(Data supplied)

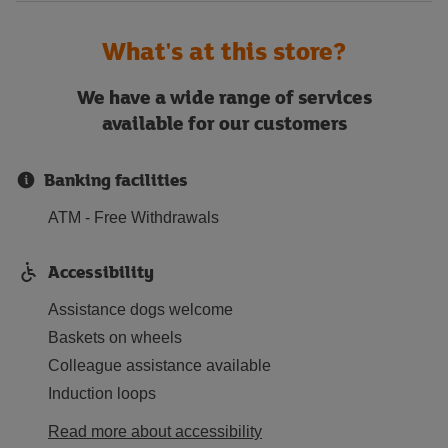
What's at this store?
We have a wide range of services
available for our customers
Banking facilities
ATM - Free Withdrawals
Accessibility
Assistance dogs welcome
Baskets on wheels
Colleague assistance available
Induction loops
Read more about accessibility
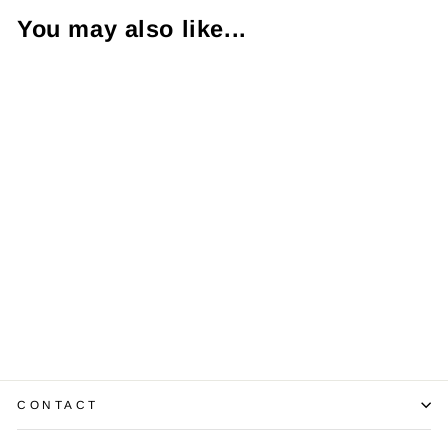
You may also like...
Diamond 14K
Yellow Gold
Band Ring
$650.00
CONTACT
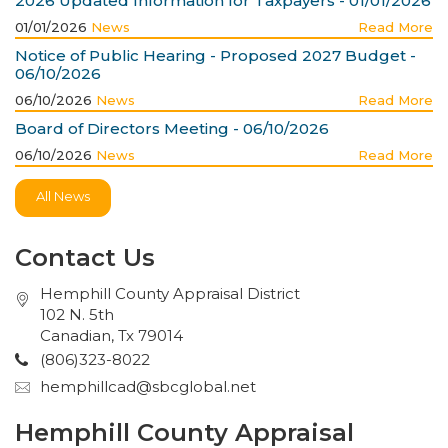
2026 Updated Information for Taxpayers - 01/01/2026
01/01/2026
News
Read More
Notice of Public Hearing - Proposed 2027 Budget -
06/10/2026
06/10/2026
News
Read More
Board of Directors Meeting - 06/10/2026
06/10/2026
News
Read More
All News
Contact Us
Hemphill County Appraisal District
102 N. 5th
Canadian, Tx 79014
(806)323-8022
hemphillcad@sbcglobal.net
Hemphill County Appraisal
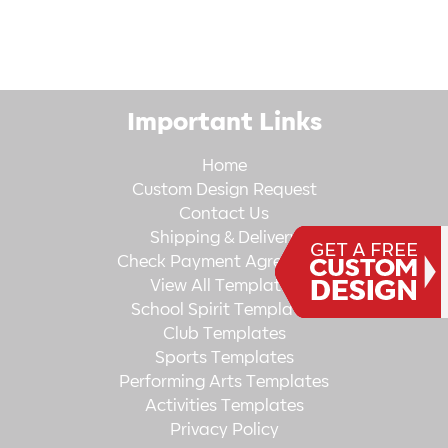
Important Links
Home
Custom Design Request
Contact Us
Shipping & Delivery
Check Payment Agreement
View All Templates
School Spirit Templates
Club Templates
Sports Templates
Performing Arts Templates
Activities Templates
Privacy Policy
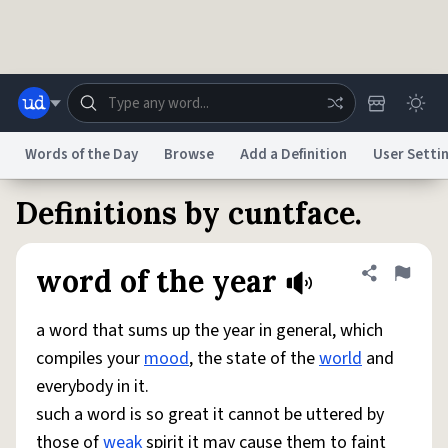
Skip to main content
Words of the Day
Browse
Add a Definition
User Setti
Definitions by cuntface.
Dictionary
Store
Blog
World
word of the year
Share defini
Flag
System
Help
Advertise
Chat
Status
a word that sums up the year in general, which
compiles your
mood
, the state of the
world
and
Do Not Sell My Personal Information
Information Collection Notice
everybody in it.
reCAPTCHA Privacy
Terms of Service
reCAPTCHA Terms
Privacy Policy
Accessibility
Report a Bug
Data Request
DMCA
such a word is so great it cannot be uttered by
© 1999–2026 Urban Dictionary ®
those of
weak
spirit it may cause them to faint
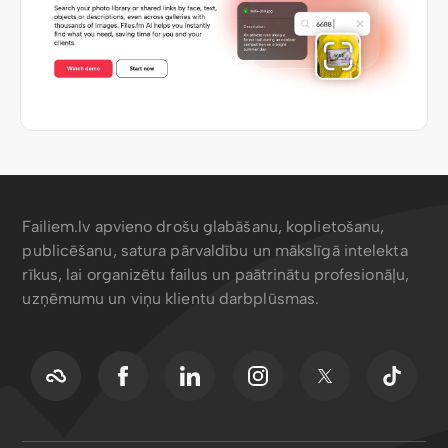
Failiem.lv apvieno drošu glabāšanu, koplietošanu,
publicēšanu, satura pārvaldību un mākslīgā intelekta
rīkus, lai organizētu failus un paātrinātu profesionāļu,
uzņēmumu un viņu klientu darbplūsmas.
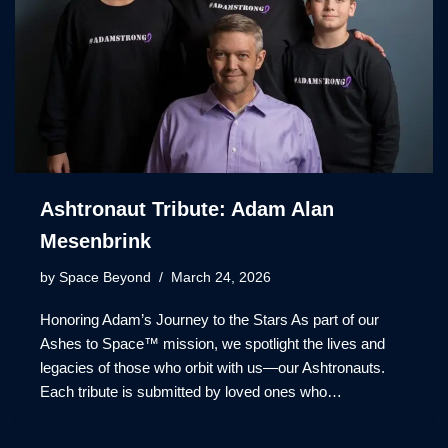
Ashtronaut Tribute: Adam Alan
Mesenbrink
by
Space Beyond
March 24, 2026
Honoring Adam’s Journey to the Stars As part of our
Ashes to Space™ mission, we spotlight the lives and
legacies of those who orbit with us—our Ashtronauts.
Each tribute is submitted by loved ones who…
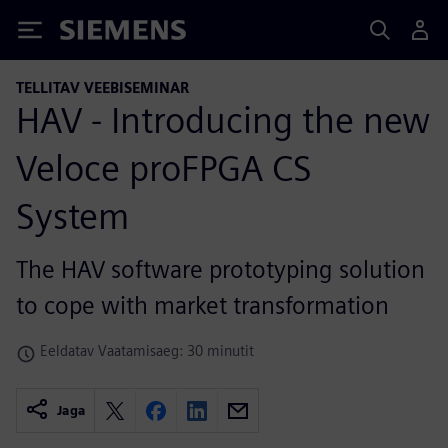
Siemens
TELLITAV VEEBISEMINAR
HAV - Introducing the new
Veloce proFPGA CS
System
The HAV software prototyping solution
to cope with market transformation
Eeldatav Vaatamisaeg: 30 minutit
Jaga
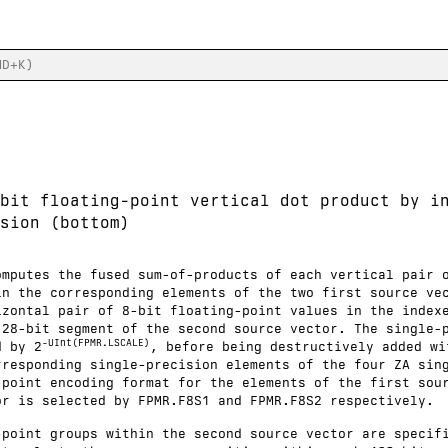
bit floating-point vertical dot product by i
sion (bottom)
omputes the fused sum-of-products of each vertical pair 
in the corresponding elements of the two first source ve
izontal pair of 8-bit floating-point values in the index
128-bit segment of the second source vector. The single-
-UInt(FPMR.LSCALE)
d by 2
, before being destructively added wi
rresponding single-precision elements of the four ZA sin
-point encoding format for the elements of the first sou
or is selected by FPMR.F8S1 and FPMR.F8S2 respectively.
-point groups within the second source vector are specif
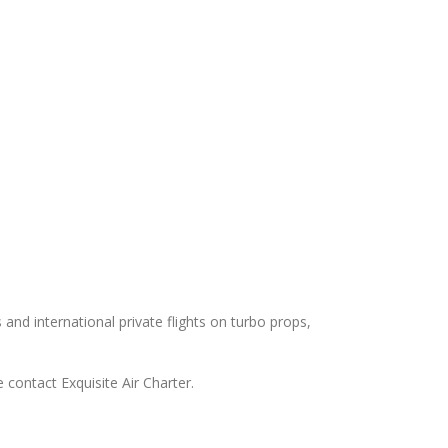
s and international private flights on turbo props,
 contact Exquisite Air Charter.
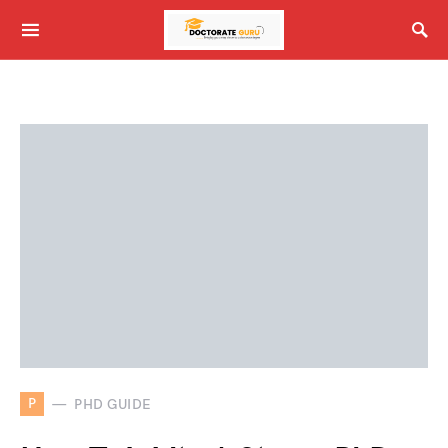
P
PHD GUIDE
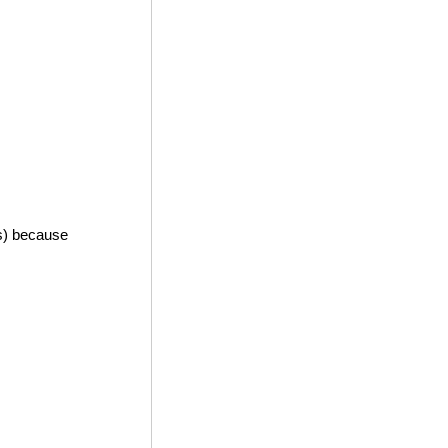
es) because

(End Data supplied)

• **Description of the task**
Repeat the records in full, exactly as they appear, without the pictures.

• **Response to this exercise**
What's at this store?
We have a wide range of services
available for our customers
Banking facilities
ATM - Free Withdrawals
Accessibility
Assistance dogs welcome
Baskets on wheels
Colleague assistance available
Induction loops
Read more about accessibility
You may also like...
Diamond 14K
Yellow Gold
Band Ring
$650.00
CONTACT
2026 Updated Information for Taxpayers - 01/01/2026
01/01/2026
News
Read More
Notice of Public Hearing - Proposed 2027 Budget -
06/10/2026
06/10/2026
News
Read More
Board of Directors Meeting - 06/10/2026
06/10/2026
News
Read More
All News
Contact Us
Hemphill County Appraisal District
102 N. 5th
Canadian, Tx 79014
(806)323-8022
hemphillcad@sbcglobal.net
Hemphill County Appraisal
Important Links
Home
Custom Design Request
Contact Us
Shipping & Delivery
Check Payment Agreement
View All Templates
School Spirit Templates
Club Templates
Sports Templates
Performing Arts Templates
Activities Templates
Privacy Policy
Skip to main content
Words of the Day
Browse
Add a Definition
User Setti
Definitions by cuntface.
Dictionary
Store
Blog
World
word of the year
Share defini
Flag
System
Help
Advertise
Chat
Status
a word that sums up the year in general, which
compiles your
mood
, the state of the
world
and
Do Not Sell My Personal Information
Information Collection Notice
everybody in it.
reCAPTCHA Privacy
Terms of Service
reCAPTCHA Terms
Privacy Policy
Accessibility
Report a Bug
Data Request
DMCA
such a word is so great it cannot be uttered by
© 1999–2026 Urban Dictionary ®
those of
weak
spirit it may cause them to faint
Failiem.lv apvieno drošu glabāšanu, koplietošanu,
publicēšanu, satura pārvaldību un mākslīgā intelekta
rīkus, lai organizētu failus un paātrinātu profesionāļu,
uzņēmumu un viņu klientu darbplūsmas.
Ashtronaut Tribute: Adam Alan
Mesenbrink
by
Space Beyond
March 24, 2026
Honoring Adam’s Journey to the Stars As part of our
Ashes to Space™ mission, we spotlight the lives and
legacies of those who orbit with us—our Ashtronauts.
Each tribute is submitted by loved ones who…
Siemens
TELLITAV VEEBISEMINAR
HAV - Introducing the new
Veloce proFPGA CS
System
The HAV software prototyping solution
to cope with market transformation
Eeldatav Vaatamisaeg: 30 minutit
Jaga
bit floating-point vertical dot product by i
sion (bottom)
omputes the fused sum-of-products of each vertical pair 
in the corresponding elements of the two first source ve
izontal pair of 8-bit floating-point values in the index
128-bit segment of the second source vector. The single-
-UInt(FPMR.LSCALE)
d by 2
, before being destructively added wi
rresponding single-precision elements of the four ZA sin
-point encoding format for the elements of the first sou
or is selected by FPMR.F8S1 and FPMR.F8S2 respectively.
-point groups within the second source vector are specif
s and international private flights on turbo props,
 contact Exquisite Air Charter.
P
PHD GUIDE
es) because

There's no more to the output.